The Act and the Regulations came into operation on 1 July 2013 on a voluntary opt-in basis to aid in an orderly transition to the new system.

The Act and Regulations require all holders of tenements (except for those the subject of a State Agreement unless listed in the Regulations) to report disturbance data. Holders of tenements with a rehabilitation liability estimate of less than $50,000, based on the prescribed assessment information submitted to the Department of Mines and Petroleum (DMP), will be required to submit the data but will not be required to pay the levy in respect of those tenements.

All tenements holders will need to register for the Mining Rehabilitation Fund by 30 June 2014, and where required, contribute annually a non-refundable levy to the State proportionate to their outstanding rehabilitation costs from 1 July 2014. 

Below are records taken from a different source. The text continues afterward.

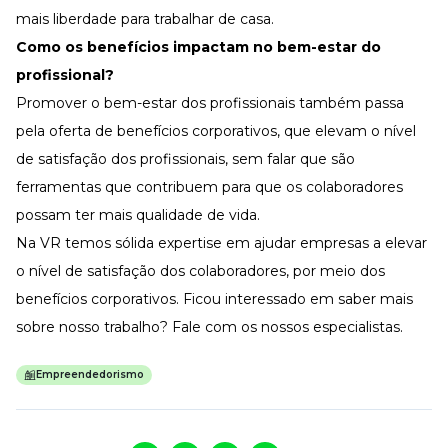
mais liberdade para trabalhar de casa.
Como os benefícios impactam no bem-estar do
profissional?
Promover o bem-estar dos profissionais também passa
pela oferta de benefícios corporativos, que elevam o nível
de satisfação dos profissionais, sem falar que são
ferramentas que contribuem para que os colaboradores
possam ter mais qualidade de vida.
Na
VR
temos sólida expertise em ajudar empresas a elevar
o nível de satisfação dos colaboradores, por meio dos
benefícios corporativos. Ficou interessado em saber mais
sobre nosso trabalho?
Fale com os nossos especialistas
.
Empreendedorismo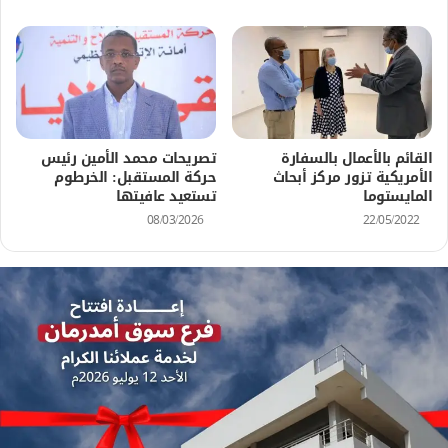
القائم بالأعمال بالسفارة
تصريحات محمد الأمين رئيس
الأمريكية تزور مركز أبحاث
حركة المستقبل: الخرطوم
المايستوما
تستعيد عافيتها
08/03/2026
22/05/2022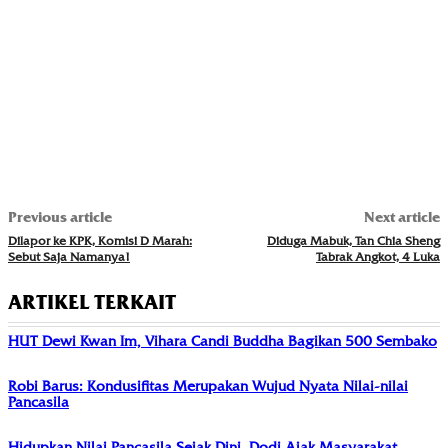
Previous article
Next article
Dilapor ke KPK, Komisi D Marah:
Diduga Mabuk, Tan Chia Sheng
Sebut Saja Namanya!
Tabrak Angkot, 4 Luka
ARTIKEL TERKAIT
HUT Dewi Kwan Im, Vihara Candi Buddha Bagikan 500 Sembako
Robi Barus: Kondusifitas Merupakan Wujud Nyata Nilai-nilai
Pancasila
Hidupkan Nilai Pancasila Sejak Dini, Dodi Ajak Masyarakat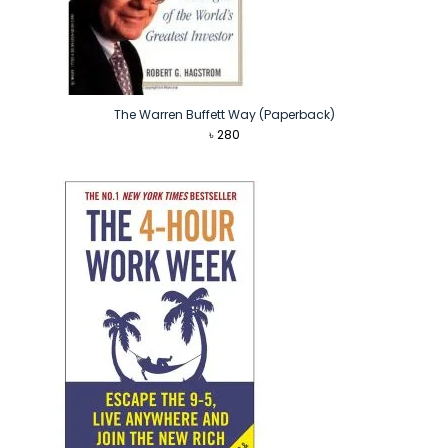
The Warren Buffett Way (Paperback)
৳
280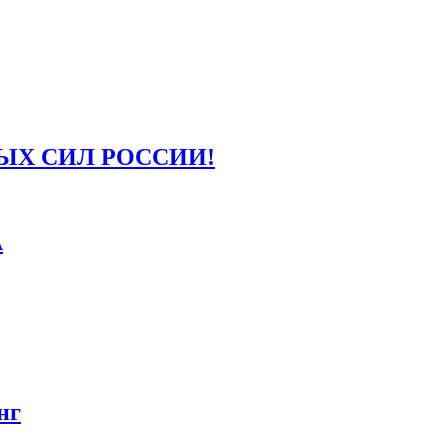
ЫХ СИЛ РОССИИ!
А
нг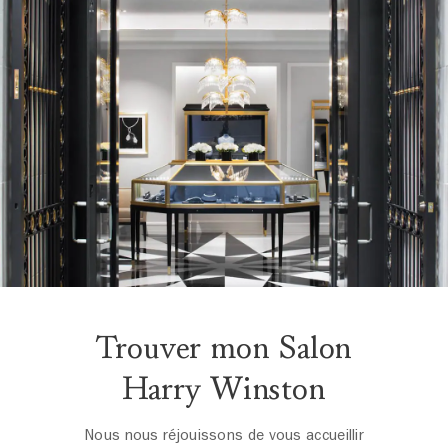
Trouver mon Salon
Harry Winston
Nous nous réjouissons de vous accueillir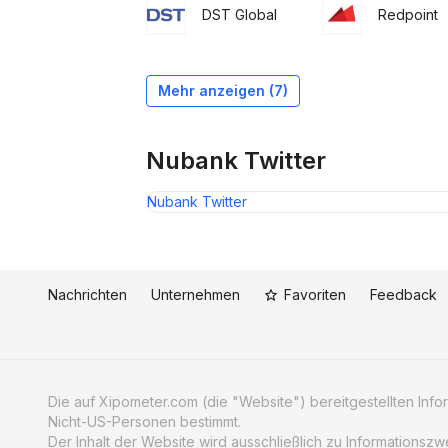
DST Global
Redpoint
Fortress
Tencent
Thrive Capital
Ribbit Capital
Investment
TCV
Tencent
GIC
Holdings
Group
Mehr anzeigen (7)
Nubank Twitter
Nubank Twitter
Nachrichten
Unternehmen
Favoriten
Feedback
Die auf Xipometer.com (die "Website") bereitgestellten Informa
Nicht-US-Personen bestimmt.
Der Inhalt der Website wird ausschließlich zu Informationsz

Accordingly, by 30 June 2014, all tenement holders will be required to report disturbance data in respect of their tenements using the DMP’s online system for the period 1 July 2013 to 30 June 2014. Tenement holders will be required to declare the number of hectares disturbed and the type of disturbance in respect of each of their tenements so that their levy payment for the period can be calculated. Tenement holders will be responsible for ensuring that the data submitted is accurate and will have to retain evidence to support the information provided in their submissions. The levy payment will be required following receipt of an assessment invoice.

Penalties for non-compliance will apply if tenement holders do not register and report by the 30 June 2014 deadline. 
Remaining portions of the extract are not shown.